*Information given*:

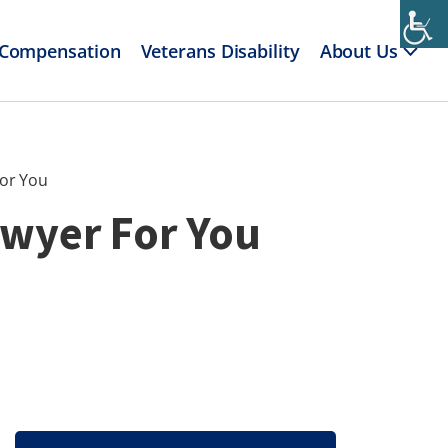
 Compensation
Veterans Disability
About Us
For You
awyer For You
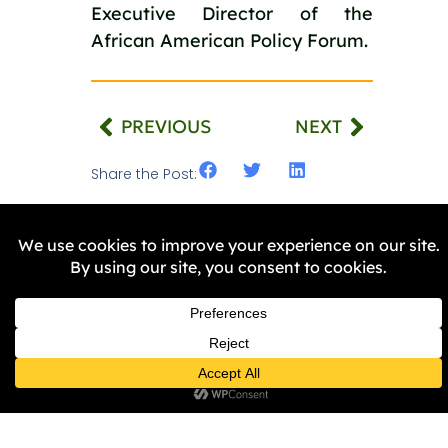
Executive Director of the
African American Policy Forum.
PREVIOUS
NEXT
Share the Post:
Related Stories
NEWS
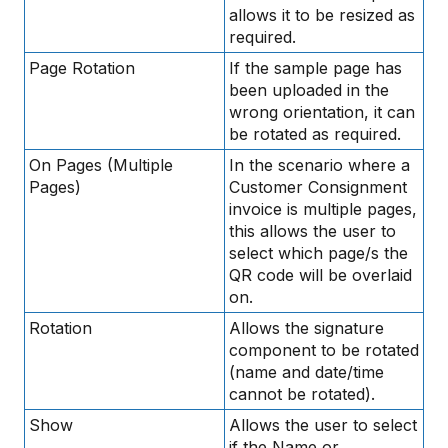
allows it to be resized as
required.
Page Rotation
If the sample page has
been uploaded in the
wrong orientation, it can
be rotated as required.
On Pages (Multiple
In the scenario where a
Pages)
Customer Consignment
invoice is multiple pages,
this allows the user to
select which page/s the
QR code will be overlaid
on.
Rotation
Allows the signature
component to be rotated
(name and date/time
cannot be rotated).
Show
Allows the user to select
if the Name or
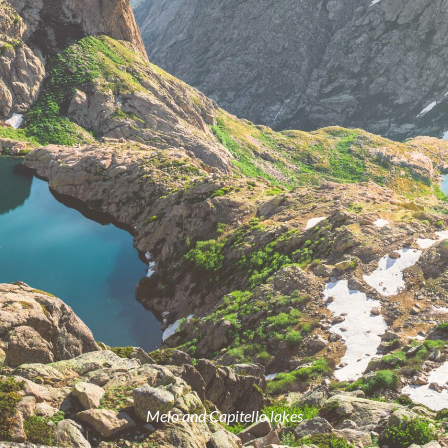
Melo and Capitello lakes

*Prompt*: Every line from the one bearing "If the sample page has" through the end of the data above must be output exactly, and no picture may appear.

*Written response*:
If the sample page has
been uploaded in the
wrong orientation, it can
be rotated as required.
On Pages (Multiple
In the scenario where a
Pages)
Customer Consignment
invoice is multiple pages,
this allows the user to
select which page/s the
QR code will be overlaid
on.
Rotation
Allows the signature
component to be rotated
(name and date/time
cannot be rotated).
Show
Allows the user to select
if the Name or
Melo and Capitello lakes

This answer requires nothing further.